Thursday, July 12, 2018
STARS: Ruth Bader Ginsburg
DIRECTOR: Julie Cohen, Betsy West
She is known as "Notorious RBG," and she's a rock star. She's also as U.S. Supreme Court justice. Vilified by the right, revered by the left (and respected by a good deal of moderates, I imagine, who tend to have more of an open mind on things), Ruth Bader Ginsburg has been a champion for equal rights and human decency from the beginning. RBG, the reverential documentary on her life and career, leaves few stones unturned in presenting her story.

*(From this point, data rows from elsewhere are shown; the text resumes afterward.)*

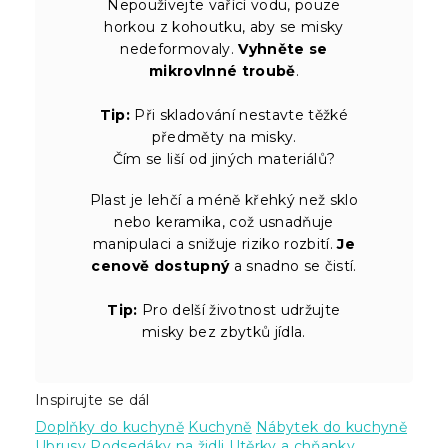
Nepoužívejte vařící vodu, pouze
horkou z kohoutku, aby se misky
nedeformovaly.
Vyhněte se
mikrovlnné troubě
.
Tip:
Při skladování nestavte těžké
předměty na misky.
Čím se liší od jiných materiálů?
Plast je lehčí a méně křehký než sklo
nebo keramika, což usnadňuje
manipulaci a snižuje riziko rozbití.
Je
cenově dostupný
a snadno se čistí.
Tip:
Pro delší životnost udržujte
misky bez zbytků jídla.
Inspirujte se dál
Doplňky do kuchyně
Kuchyně
Nábytek do kuchyně
Ubrusy
Podsedáky na židli
Utěrky a chňapky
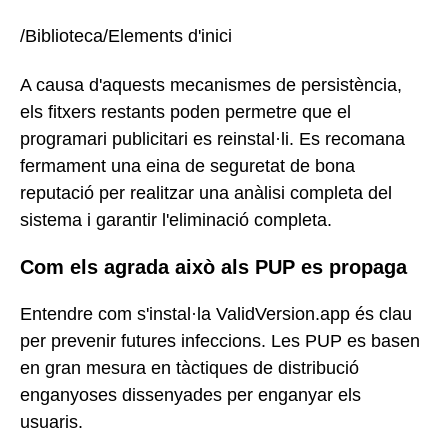
/Biblioteca/Elements d'inici
A causa d'aquests mecanismes de persistència,
els fitxers restants poden permetre que el
programari publicitari es reinstal·li. Es recomana
fermament una eina de seguretat de bona
reputació per realitzar una anàlisi completa del
sistema i garantir l'eliminació completa.
Com els agrada això als PUP es propaga
Entendre com s'instal·la ValidVersion.app és clau
per prevenir futures infeccions. Les PUP es basen
en gran mesura en tàctiques de distribució
enganyoses dissenyades per enganyar els
usuaris.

The film begins with a montage of right-wing politicians and talk show hosts hurling insults and epithets. It then goes on to show you who she really is. Nice touch, I thought. As documentaries go, RBG is rather austere (could have used a bit more stirring music, I felt), with interviews from the likes of Bill Clinton, Gloria Steinem, NPR contributor Nina Totenberg, and the late conservative justice Antonin Scalia. Of particular interest is Bader's close friendship with Scalia. They had a fondness for each other that transcended political lines. There is a clip showing them riding an elephant together, one of the numerous humorous touches sprinkled throughout the film.

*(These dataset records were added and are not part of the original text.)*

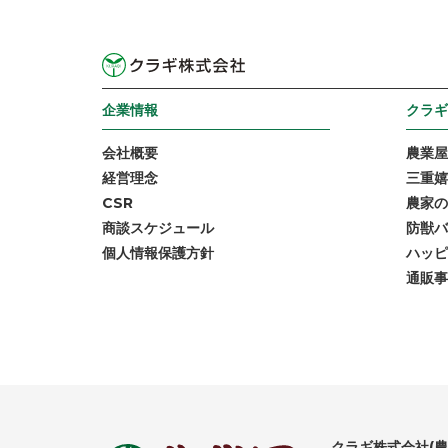
企業情報
クラギ
会社概要
農業屋
経営理念
三重嬉
CSR
農家の
商談スケジュール
防獣バ
個人情報保護方針
ハッピ
通販事
クラギ株式会社(農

There is even a romantic element, with archival footage and background on her late husband Marty Ginsburg and their times together. And here's the answer to the question that has been in the back of your mind, so admit it. Ruth Bader Ginsburg was a strikingly attractive woman in her youth. (So any subsequent biopic that might be made about Ms. Ginsburg, they can go ahead and put Julia Roberts in there to play her.) Now in her mid eighties, Ruth Ginsburg is a warrior. She does a fitness routine that would shame most younger folks.

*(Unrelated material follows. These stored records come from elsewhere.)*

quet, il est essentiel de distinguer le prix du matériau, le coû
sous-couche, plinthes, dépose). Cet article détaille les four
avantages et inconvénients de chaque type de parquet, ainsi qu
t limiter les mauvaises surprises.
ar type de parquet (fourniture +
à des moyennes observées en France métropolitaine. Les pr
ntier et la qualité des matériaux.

Today, with the U. S Supreme Court irretrievably (in our lifetime) skewed to the political right, Ruth Bader Ginsburg will stand, in many cases I suspect, as a lone dissenting opinion--and that is the melancholic undertone that kept haunting me throughout this film. For I don't see how anyone, regardless of political leanings, could come away from RBG without the impression that there is one word that best describes Ruth Bader Ginsburg. And that word is integrity.
Grade: B +
Monday, July 2, 2018
STARS: Ed Helms, Jeremy Renner, Jon Hamm, Jake Johnson, Kevin Sable, Isla Fisher
DIRECTOR: Jeff Tomsic
There's a playfully suggestive song that goes back to the early fifties called, "It Ain't The Meat It's The Motion." Turn that little pearl of prurient profundity onto its head and you've got the new comedy, Tag--a wild romp of a film that's 's filled with cartoonish sight gags (they run, they tackle each other, they smash up shit)--lots of motion but no meat, or food for thought. That is, until the last third of the movie, when it redeems itself...at least to where I didn't have to give it a totally crappy rating. More on that in a moment.
Five "adult" men (played by Ed Helms, Jon Hamm, Jeremy Renner, Jake Johnson, and Kevin Sable) get together each May and continue a long-standing tradition, a game of tag they've been playing since the first grade! But like many of the games people play (politics and the like), it has gotten out of hand, and now nothing else matters but to win the game. The current objective is to take down the one group member, Jerry (Jeremy Renner), who incredibly has never been tagged. A plan has been set in motion to get him at his wedding on the last day of the month, figuring he'll be a sitting duck. But Jerry is clever as an elusive Soviet agent--giving Tag the feel of a spy thriller on laughing gas.
Just when you think that the crazy chase is all the substance this movie has--they'll get him or they won't--the group members must suddenly face their own consciences, as in when does the relentless pursuit of an objective (or an ideology, perhaps) come into conflict with one's sense of human decency? And which one wins out? And that, kiddies, is nothing less than the moral dilemma America is faced with at the moment. So there's more to Tag than initially meets the eye.
But it comes too little too late to save this film from the Mediocrity Hall Of Fame. All the slapstick gets tedious after a while, and I was left with a hunger for a little more meat and a lot less motion.
Tag makes Animal House look like Gone With The Wind. Or, for those of you unfamiliar with those two classics, Tag sucks the big one. Unlike Tim, I found no redeeming features in this turkey. The subtitle should have been 'Peter Pans On Steroids.' How actors like Oscar-nominee Jeremy Renner (The Hurt Locker) and Golden Globe winner Jon Hamm (Mad Men) got talked into doing this movie is as unbelievable to me as the movie itself.
I wish I could find something positive to say. I can't. I really wanted to walk out of this one before it ended but someone had said the real men the story was based on were shown at the end. And they were: paunchy, forgettable-looking guys. Playing tag was probably the highlight of their lives. But it certainly wasn't mine!
And Isla Fisher should be ashamed of herself for playing the competitive harpie married to Ed Helms' character. Her foul-mouthed mega-aggressive persona set back the image of a liberated woman by centuries. Yuk!
So my advice? Don't waste your money.